→ **What you need to do**
Every line below from the one containing "Canais de Atendimento" through the one containing "管制符合菸品定義之新型態菸草產品（包含" is to be printed exactly, with the pictures omitted.
______
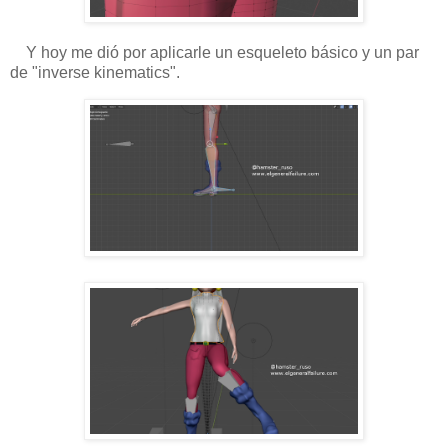
Y hoy me dió por aplicarle un esqueleto básico y un par
de "inverse kinematics".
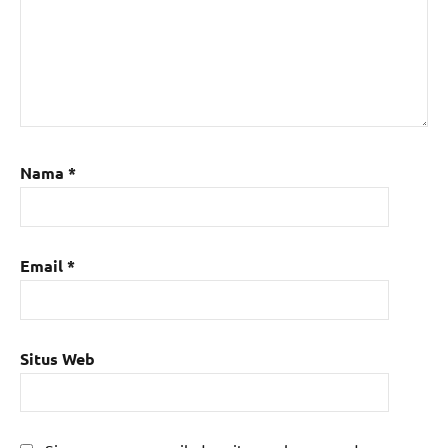
Nama
*
Email
*
Situs Web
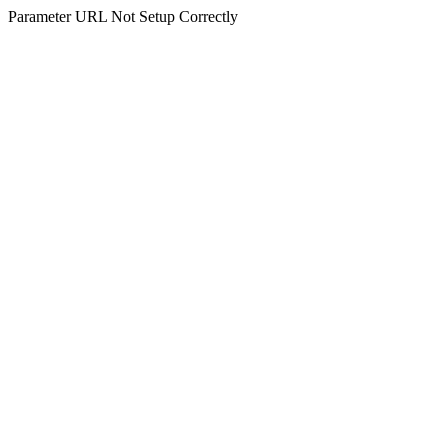
Parameter URL Not Setup Correctly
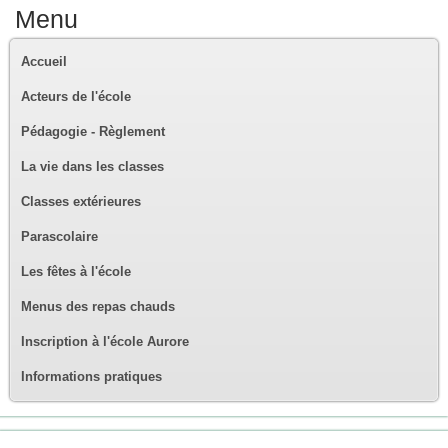
Menu
Accueil
Acteurs de l'école
Pédagogie - Règlement
La vie dans les classes
Classes extérieures
Parascolaire
Les fêtes à l'école
Menus des repas chauds
Inscription à l'école Aurore
Informations pratiques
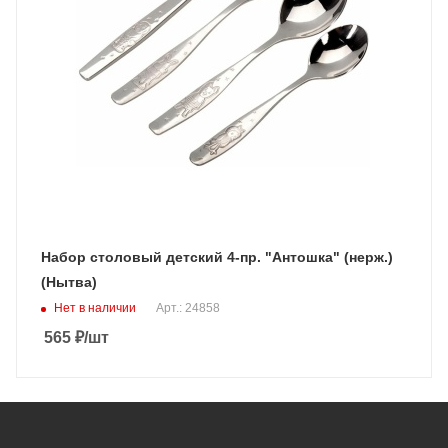
Набор столовый детский 4-пр. "Антошка" (нерж.)
(Нытва)
Нет в наличии
Арт.: 24858
565
₽
/шт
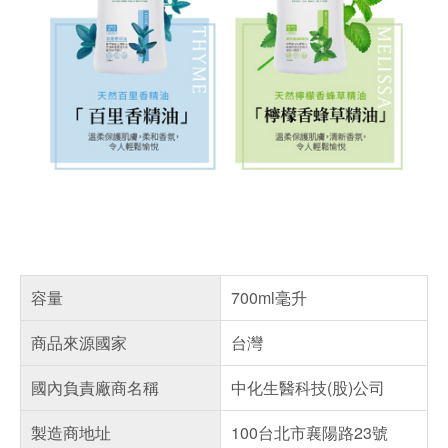
容量
700ml毫升
商品來源國家
台灣
國內負責廠商名稱
中化生醫科技(股)公司
製造商地址
100台北市襄陽路23號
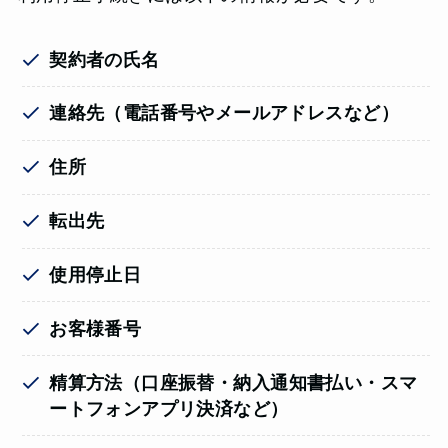
契約者の氏名
連絡先（電話番号やメールアドレスなど）
住所
転出先
使用停止日
お客様番号
精算方法
（口座振替・納入通知書払い・スマ
ートフォンアプリ決済など）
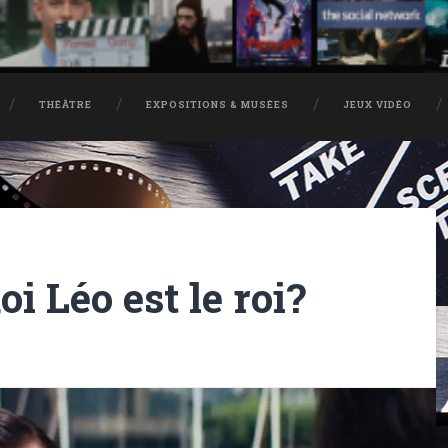
THÉÂTRE
EXPOSITIONS & MUSÉES
JEUX VIDÉO
i Léo est le roi?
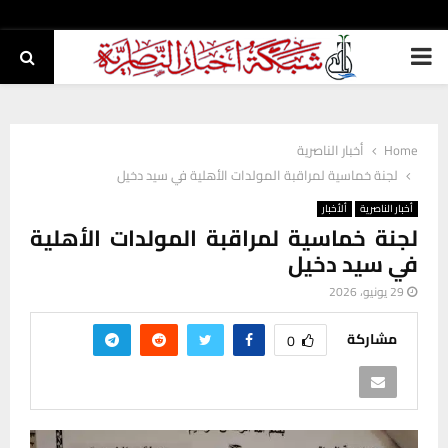
PRIMARY
MENU
Home
أخبار الناصرية
لجنة خماسية لمراقبة المولدات الأهلية في سيد دخيل
أخبار الناصرية
ألأخبار
لجنة خماسية لمراقبة المولدات الأهلية
في سيد دخيل
29 يونيو، 2026
مشاركة
0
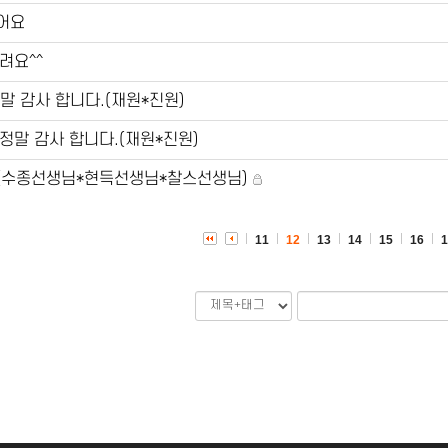
어요
려요^^
말 감사 합니다.(재원*진원)
정말 감사 합니다.(재원*진원)
(수종선생님*현득선생님*찰스선생님)
11
12
13
14
15
16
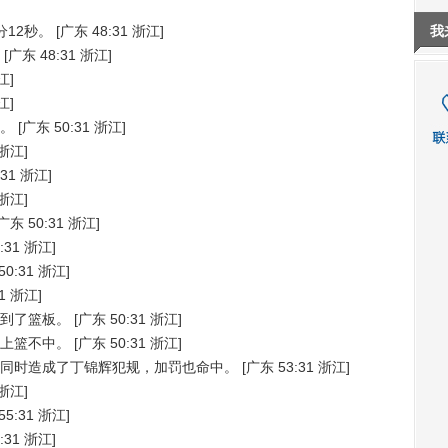
12秒。
[广东 48:31 浙江]
我
[广东 48:31 浙江]
江]
江]
。
[广东 50:31 浙江]
 浙江]
:31 浙江]
 浙江]
广东 50:31 浙江]
:31 浙江]
50:31 浙江]
1 浙江]
到了篮板。
[广东 50:31 浙江]
上篮不中。
[广东 50:31 浙江]
同时造成了丁锦辉犯规，加罚也命中。
[广东 53:31 浙江]
 浙江]
55:31 浙江]
:31 浙江]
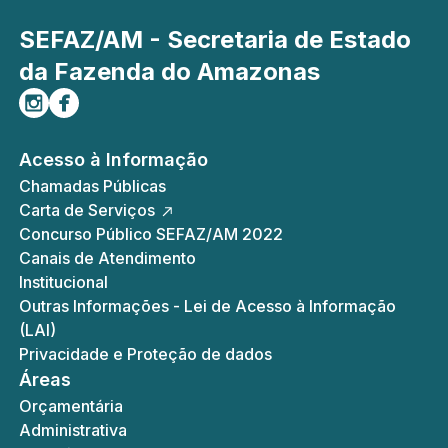
SEFAZ/AM - Secretaria de Estado
da Fazenda do Amazonas
Siga-nos no Instagram
Curta-nos no Facebook
Acesso à Informação
Chamadas Públicas
Carta de Serviços
Concurso Público SEFAZ/AM 2022
Canais de Atendimento
Institucional
Outras Informações - Lei de Acesso à Informação
(LAI)
Privacidade e Proteção de dados
Áreas
Orçamentária
Administrativa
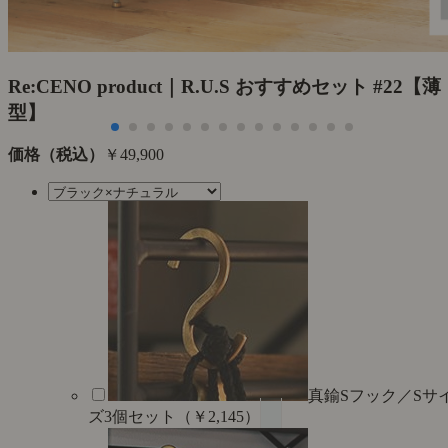
Re:CENO product｜R.U.S おすすめセット #22【薄
型】
価格（税込）
￥49,900
真鍮Sフック／Sサ
ズ3個セット（￥2,145）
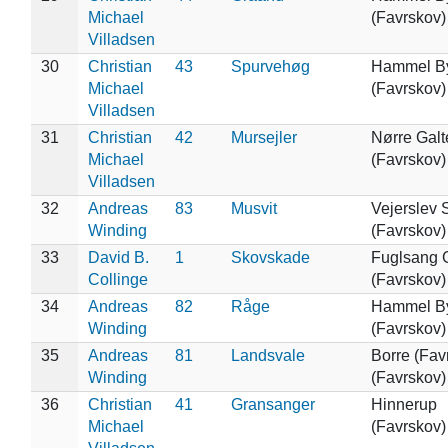
Michael
(Favrskov)
Villadsen
30
Christian
43
Spurvehøg
Hammel B
Michael
(Favrskov)
Villadsen
31
Christian
42
Mursejler
Nørre Galt
Michael
(Favrskov)
Villadsen
32
Andreas
83
Musvit
Vejerslev 
Winding
(Favrskov)
33
David B.
1
Skovskade
Fuglsang 
Collinge
(Favrskov)
34
Andreas
82
Råge
Hammel B
Winding
(Favrskov)
35
Andreas
81
Landsvale
Borre (Fav
Winding
(Favrskov)
36
Christian
41
Gransanger
Hinnerup
Michael
(Favrskov)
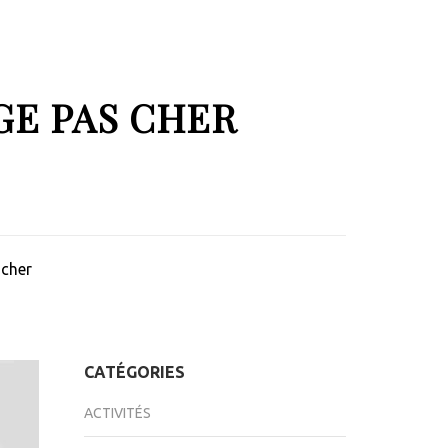
GE PAS CHER
 cher
CATÉGORIES
ACTIVITÉS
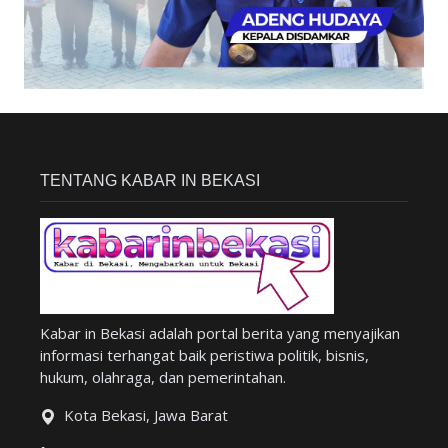
TENTANG KABAR IN BEKASI
Kabar in Bekasi adalah portal berita yang menyajikan
informasi terhangat baik peristiwa politik, bisnis,
hukum, olahraga, dan pemerintahan.
Kota Bekasi, Jawa Barat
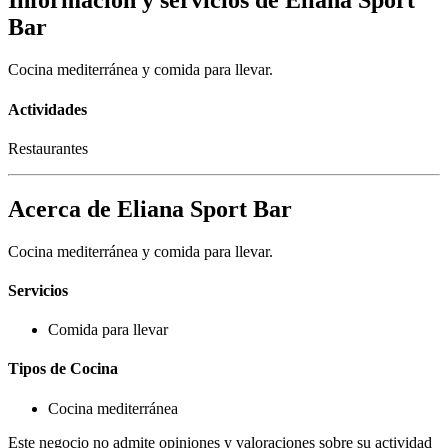
Información y servicios de Eliana Sport
Bar
Cocina mediterránea y comida para llevar.
Actividades
Restaurantes
Acerca de Eliana Sport Bar
Cocina mediterránea y comida para llevar.
Servicios
Comida para llevar
Tipos de Cocina
Cocina mediterránea
Este negocio no admite opiniones y valoraciones sobre su actividad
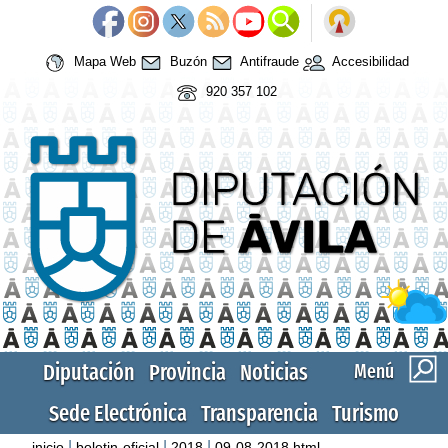
Mapa Web
Buzón
Antifraude
Accesibilidad
920 357 102
Diputación
Provincia
Noticias
Menú
Sede Electrónica
Transparencia
Turismo
|
|
|
inicio
boletin-oficial
2018
09-08-2018.html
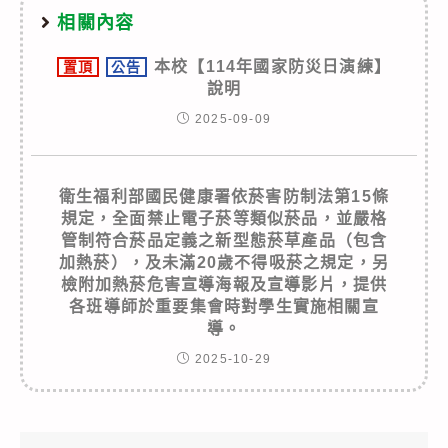
相關內容
本校【114年國家防災日演練】
置頂
公告
說明
2025-09-09
衛生福利部國民健康署依菸害防制法第15條
規定，全面禁止電子菸等類似菸品，並嚴格
管制符合菸品定義之新型態菸草產品（包含
加熱菸），及未滿20歲不得吸菸之規定，另
檢附加熱菸危害宣導海報及宣導影片，提供
各班導師於重要集會時對學生實施相關宣
導。
2025-10-29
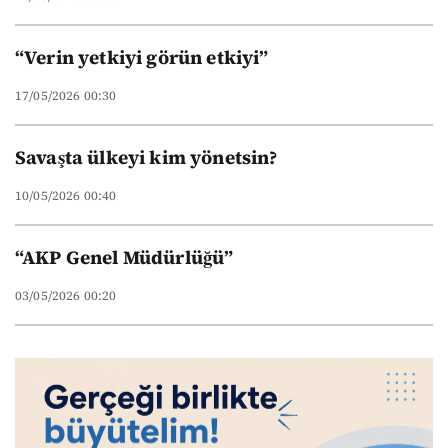
“Verin yetkiyi görün etkiyi”
17/05/2026 00:30
Savaşta ülkeyi kim yönetsin?
10/05/2026 00:40
“AKP Genel Müdürlüğü”
03/05/2026 00:20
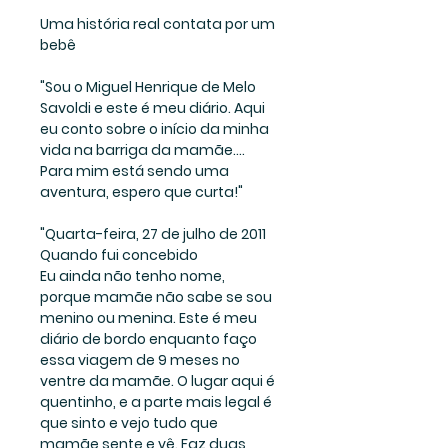
Uma história real contata por um 
bebê
"Sou o Miguel Henrique de Melo 
Savoldi e este é meu diário. Aqui 
eu conto sobre o início da minha 
vida na barriga da mamãe.... 
Para mim está sendo uma 
aventura, espero que curta!"
"Quarta-feira, 27 de julho de 2011
Quando fui concebido
Eu ainda não tenho nome, 
porque mamãe não sabe se sou 
menino ou menina. Este é meu 
diário de bordo enquanto faço 
essa viagem de 9 meses no 
ventre da mamãe. O lugar aqui é 
quentinho, e a parte mais legal é 
que sinto e vejo tudo que 
mamãe sente e vê. Faz duas 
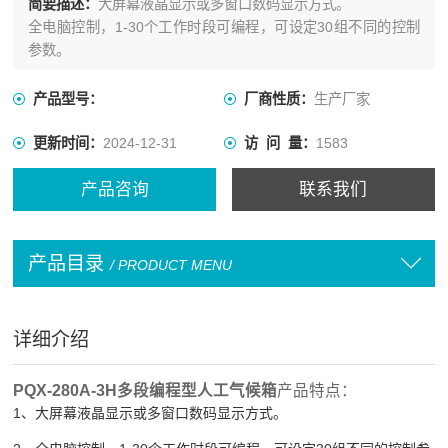
简要描述：
大屏幕液晶显示或多窗口数码显示方式。
全电脑控制，1-30个工作时段可编程，可设定30组不同的控制
参数。
产品型号：
厂商性质：
生产厂家
更新时间：
2024-12-31
访 问 量：
1583
产品咨询
联系我们
产品目录
/ PRODUCT MENU
详细介绍
PQX-280A-3H多段编程型人工气候箱
产品特点：
1、大屏幕液晶显示或多窗口数码显示方式。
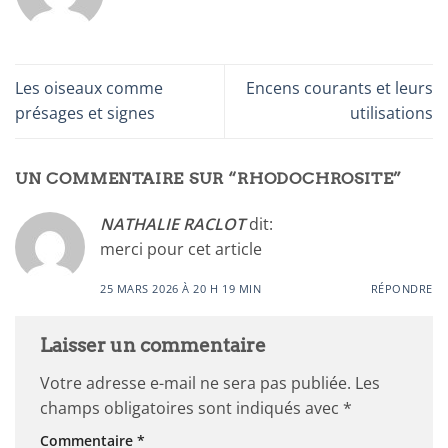
Les oiseaux comme
Encens courants et leurs
présages et signes
utilisations
UN COMMENTAIRE SUR “
RHODOCHROSITE
”
NATHALIE RACLOT
dit:
merci pour cet article
25 MARS 2026 À 20 H 19 MIN
RÉPONDRE
Laisser un commentaire
Votre adresse e-mail ne sera pas publiée.
Les
champs obligatoires sont indiqués avec
*
Commentaire
*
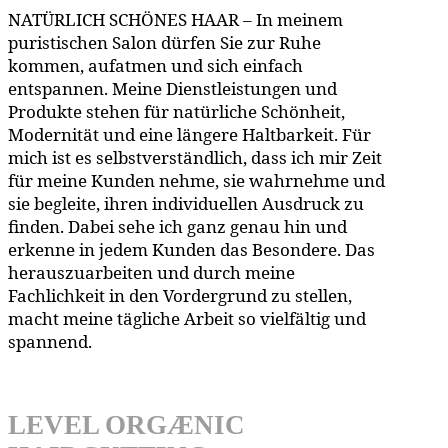
NATÜRLICH SCHÖNES HAAR – In meinem
puristischen Salon dürfen Sie zur Ruhe
kommen, aufatmen und sich einfach
entspannen. Meine Dienstleistungen und
Produkte stehen für natürliche Schönheit,
Modernität und eine längere Haltbarkeit. Für
mich ist es selbstverständlich, dass ich mir Zeit
für meine Kunden nehme, sie wahrnehme und
sie begleite, ihren individuellen Ausdruck zu
finden. Dabei sehe ich ganz genau hin und
erkenne in jedem Kunden das Besondere. Das
herauszuarbeiten und durch meine
Fachlichkeit in den Vordergrund zu stellen,
macht meine tägliche Arbeit so vielfältig und
spannend.
LEVEL ORGÆNIC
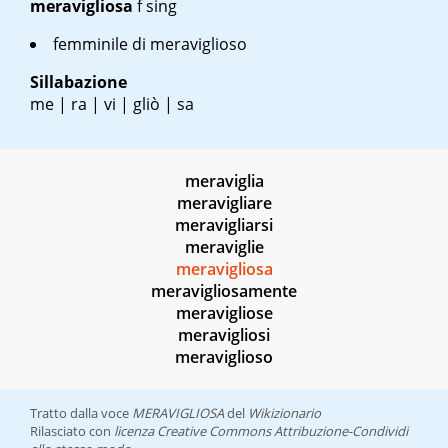
meravigliosa
f sing
femminile di meraviglioso
Sillabazione
me | ra | vi | gliò | sa
meraviglia
meravigliare
meravigliarsi
meraviglie
meravigliosa
meravigliosamente
meravigliose
meravigliosi
meraviglioso
Tratto dalla voce
MERAVIGLIOSA
del
Wikizionario
Rilasciato con
licenza Creative Commons Attribuzione-Condividi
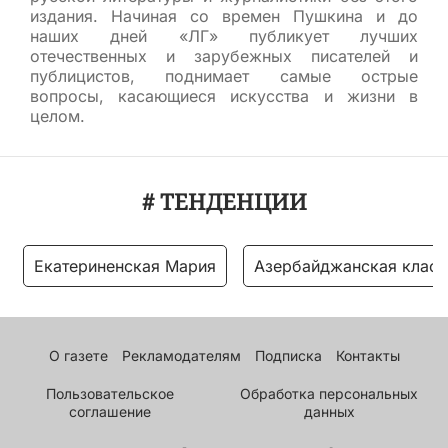
издания. Начиная со времен Пушкина и до
наших дней «ЛГ» публикует лучших
отечественных и зарубежных писателей и
публицистов, поднимает самые острые
вопросы, касающиеся искусства и жизни в
целом.
# ТЕНДЕНЦИИ
Екатериненская Мария
Азербайджанская класс
О газете
Рекламодателям
Подписка
Контакты
Пользовательское
Обработка персональных
соглашение
данных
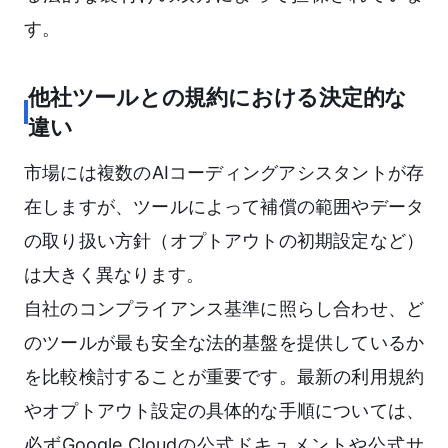
す。
他社ツールとの規約における決定的な
違い
市場には複数のAIコーディングアシスタントが存
在しますが、ツールによって補償の範囲やデータ
の取り扱い方針（オプトアウトの初期設定など）
は大きく異なります。
自社のコンプライアンス基準に照らし合わせ、ど
のツールが最も安全な法的基盤を提供しているか
を比較検討することが重要です。最新の利用規約
やオプトアウト設定の具体的な手順については、
必ずGoogle Cloudの公式ドキュメントや公式サ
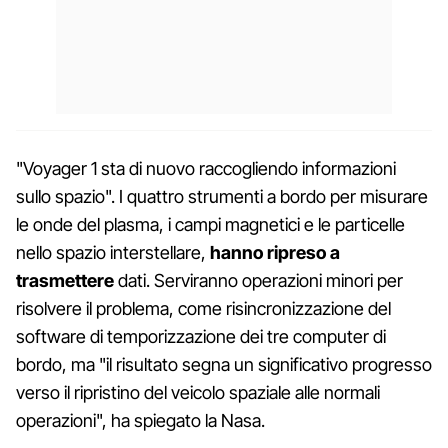
"Voyager 1 sta di nuovo raccogliendo informazioni
sullo spazio". I quattro strumenti a bordo per misurare
le onde del plasma, i campi magnetici e le particelle
nello spazio interstellare,
hanno ripreso a
trasmettere
dati. Serviranno operazioni minori per
risolvere il problema, come risincronizzazione del
software di temporizzazione dei tre computer di
bordo, ma "il risultato segna un significativo progresso
verso il ripristino del veicolo spaziale alle normali
operazioni", ha spiegato la Nasa.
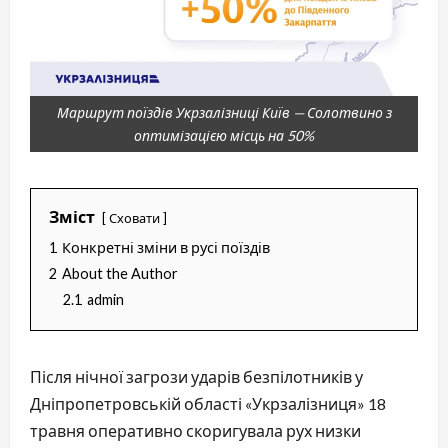
Маршрут поїздів Укрзалізниці Київ — Солотвино з
оптимізацією місць на 50%
Зміст
Сховати
1
Конкретні зміни в русі поїздів
2
About the Author
2.1
admin
Після нічної загрози ударів безпілотників у
Дніпропетровській області «Укрзалізниця» 18
травня оперативно скоригувала рух низки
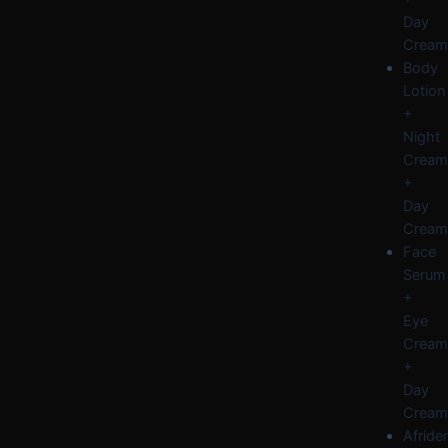
Day
Cream
Body
Lotion
+
Night
Cream
+
Day
Cream
Face
Serum
+
Eye
Cream
+
Day
Cream
Afride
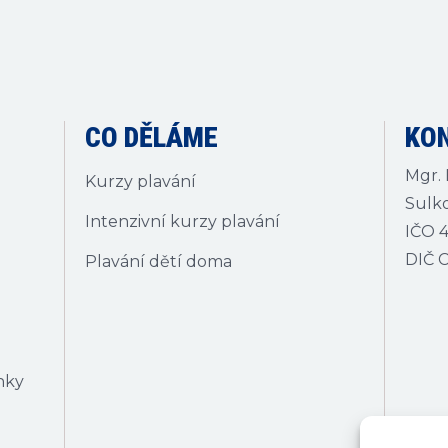
CO DĚLÁME
KO
Mgr. 
Kurzy plavání
Sulko
Intenzivní kurzy plavání
IČO 4
DIČ 
Plavání dětí doma
nky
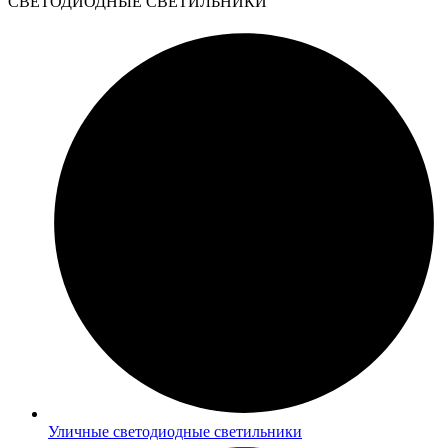
CВЕТОДИОДНЫЕ СВЕТИЛЬНИКИ
Уличные светодиодные светильники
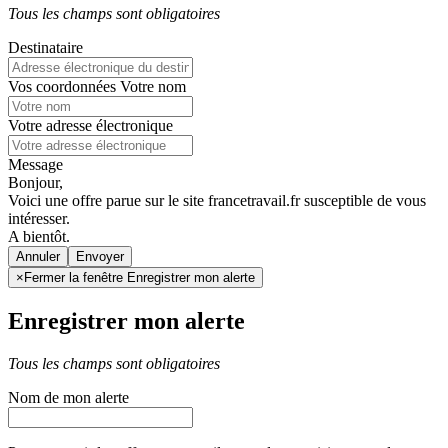
Tous les champs sont obligatoires
Destinataire
Vos coordonnées
Votre nom
Votre adresse électronique
Message
Bonjour,
Voici une offre parue sur le site francetravail.fr susceptible de vous
intéresser.
A bientôt.
Annuler
×
Fermer la fenêtre Enregistrer mon alerte
Enregistrer mon alerte
Tous les champs sont obligatoires
Nom de mon alerte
______
→ **Result**
Canais de Atendimento
Institucional
Outras Informações - Lei de Acesso à Informação
(LAI)
Privacidade e Proteção de dados
Áreas
Orçamentária
Administrativa
Re:CENO product｜R.U.S おすすめセット #22【薄
型】
価格（税込）
￥49,900
真鍮Sフック／Sサ
ズ3個セット（￥2,145）
Michael
(Favrskov)
Villadsen
30
Christian
43
Spurvehøg
Hammel B
Michael
(Favrskov)
Villadsen
31
Christian
42
Mursejler
Nørre Galt
Michael
(Favrskov)
Villadsen
32
Andreas
83
Musvit
Vejerslev 
Winding
(Favrskov)
33
David B.
1
Skovskade
Fuglsang 
Collinge
(Favrskov)
34
Andreas
82
Råge
Hammel B
Winding
(Favrskov)
35
Andreas
81
Landsvale
Borre (Fav
Winding
(Favrskov)
36
Christian
41
Gransanger
Hinnerup
Michael
(Favrskov)
GE PAS CHER
 cher
CATÉGORIES
ACTIVITÉS
TENTANG KABAR IN BEKASI
Kabar in Bekasi adalah portal berita yang menyajikan
informasi terhangat baik peristiwa politik, bisnis,
hukum, olahraga, dan pemerintahan.
Kota Bekasi, Jawa Barat
Información y servicios de Eliana Sport
Bar
Cocina mediterránea y comida para llevar.
Actividades
Restaurantes
Acerca de Eliana Sport Bar
Cocina mediterránea y comida para llevar.
Servicios
Comida para llevar
Tipos de Cocina
Cocina mediterránea
Este negocio no admite opiniones y valoraciones sobre su actividad
Mapa Web
Buzón
Antifraude
Accesibilidad
920 357 102
Diputación
Provincia
Noticias
Menú
Sede Electrónica
Transparencia
Turismo
|
|
|
inicio
boletin-oficial
2018
09-08-2018.html
相關內容
本校【114年國家防災日演練】
置頂
公告
說明
2025-09-09
衛生福利部國民健康署依菸害防制法第15條
規定，全面禁止電子菸等類似菸品，並嚴格
管制符合菸品定義之新型態菸草產品（包含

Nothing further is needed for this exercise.